PQRSTann was qualitatively validated on adult (MIT-BIH Arrhythmia Database, MIT-BIH Normal Sinus Rhythm Database) and fetal ECG datasets (ADFECGDB scalp recordings, FECGSYN data). Qualitative comparisons with ECGPUWAVE (Physionet) are provided where it could be obtained.

### Adult ECG

![Adult ECG Validation](docs/adult_validation.png)
*(Top row: ECGPUWAVE Reference. Bottom row: PQRSTann)*

### Fetal ECG

![Fetal ECG Validation](docs/fetal_validation.png)

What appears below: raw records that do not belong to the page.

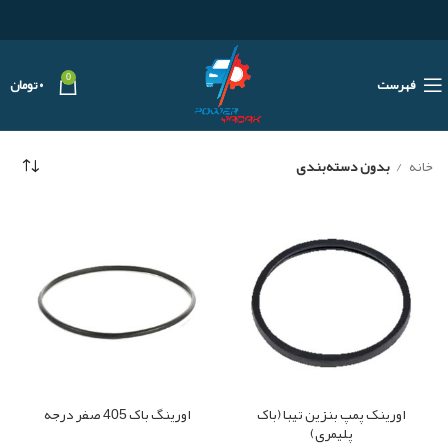
0
فهرست
۰
تومان
خانه
بدون دسته‌بندی
اورینک پمپ بنزین تیبا (باک
اورینگ باک 405 صفر درجه
پلیمری)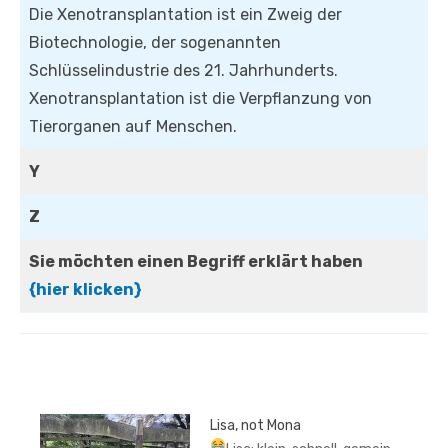
Die Xenotransplantation ist ein Zweig der
Biotechnologie, der sogenannten
Schlüsselindustrie des 21. Jahrhunderts.
Xenotransplantation ist die Verpflanzung von
Tierorganen auf Menschen.
Y
Z
Sie möchten einen Begriff erklärt haben
{hier klicken}
Lisa, not Mona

### Dynamic Window Configuration for Fetal ECG signals

Because fetal heart rates and waveform morphologies differ significantly from adult ECGs, PQRSTann supports dynamic windowing to isolate specific wave characteristics. During validation, the P-wave search windows were explicitly tuned for the target physiology via the `params` dictionary:

* **Adult ECG Parameters:**
  * `PWAVE_SEARCH_WINDOW_START_MS`: 225
  * `PWAVE_SEARCH_WINDOW_END_MS`: 70

* **Fetal ECG Parameters:**
  * `PWAVE_SEARCH_WINDOW_START_MS`: 165
  * `PWAVE_SEARCH_WINDOW_END_MS`: 41

## Acknowledgements

This module was primarily developed by Shaun Dsouza as part of a collaborative work between Sardar Patel Institute of Technology (Mumbai) and Indian Institute of Technology Bombay.

## References

[1] Pan, Jiapu, and Willis J. Tompkins. "A real-time QRS detection algorithm." IEEE transactions on biomedical engineering 3 (2007): 230-236.

[2] Laguna, Pablo, Raimon Jané, and Pere Caminal. "Automatic detection of wave boundaries in multilead ECG signals: Validation with the CSE database." Computers and biomedical research 27.1 (1994): 45-60.

[3] Jane, R., et al. "Evaluation of an automatic threshold based detector of waveform limits in Holter ECG with the QT database." Computers in Cardiology 1997. IEEE, 1997.